= WHAT TO WORK ON =
Return each line exactly, beginning with the one that has "Can you find" and finishing with the final line of the material. Drop any pictures.

= DATASET =
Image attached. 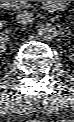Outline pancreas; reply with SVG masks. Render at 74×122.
<instances>
[{
    "label": "pancreas",
    "mask_w": 74,
    "mask_h": 122,
    "mask_svg": "<svg viewBox=\"0 0 74 122\" xmlns=\"http://www.w3.org/2000/svg\"><path fill=\"white\" fill-rule=\"evenodd\" d=\"M15 8H21V7H31L30 1H16L14 4Z\"/></svg>",
    "instance_id": "pancreas-1"
}]
</instances>
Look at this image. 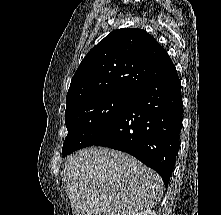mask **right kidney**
<instances>
[{"label": "right kidney", "mask_w": 221, "mask_h": 215, "mask_svg": "<svg viewBox=\"0 0 221 215\" xmlns=\"http://www.w3.org/2000/svg\"><path fill=\"white\" fill-rule=\"evenodd\" d=\"M135 215H156V212L154 210L147 209V210L139 212V213H137Z\"/></svg>", "instance_id": "ca27d5eb"}]
</instances>
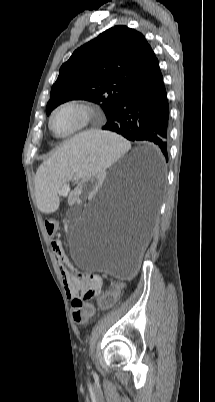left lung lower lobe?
Listing matches in <instances>:
<instances>
[{"label":"left lung lower lobe","mask_w":215,"mask_h":402,"mask_svg":"<svg viewBox=\"0 0 215 402\" xmlns=\"http://www.w3.org/2000/svg\"><path fill=\"white\" fill-rule=\"evenodd\" d=\"M168 120L169 104L157 62L133 84L102 129L154 144L168 161ZM146 190L154 205L157 186L149 182Z\"/></svg>","instance_id":"obj_1"}]
</instances>
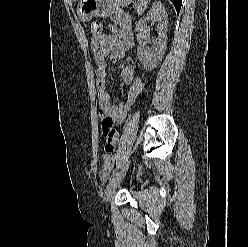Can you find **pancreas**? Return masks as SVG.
Listing matches in <instances>:
<instances>
[{"label":"pancreas","instance_id":"cf45deb5","mask_svg":"<svg viewBox=\"0 0 248 247\" xmlns=\"http://www.w3.org/2000/svg\"><path fill=\"white\" fill-rule=\"evenodd\" d=\"M113 21L115 22V25H118L121 28L127 29L131 26V20L126 13L123 17H115Z\"/></svg>","mask_w":248,"mask_h":247}]
</instances>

= RESULT FOR THIS TASK =
Can you find **pancreas**? Return masks as SVG.
Listing matches in <instances>:
<instances>
[{"label":"pancreas","instance_id":"cf45deb5","mask_svg":"<svg viewBox=\"0 0 248 247\" xmlns=\"http://www.w3.org/2000/svg\"><path fill=\"white\" fill-rule=\"evenodd\" d=\"M113 21L115 22V25H118L121 28L127 29L131 26V20L126 13L123 17H115Z\"/></svg>","mask_w":248,"mask_h":247}]
</instances>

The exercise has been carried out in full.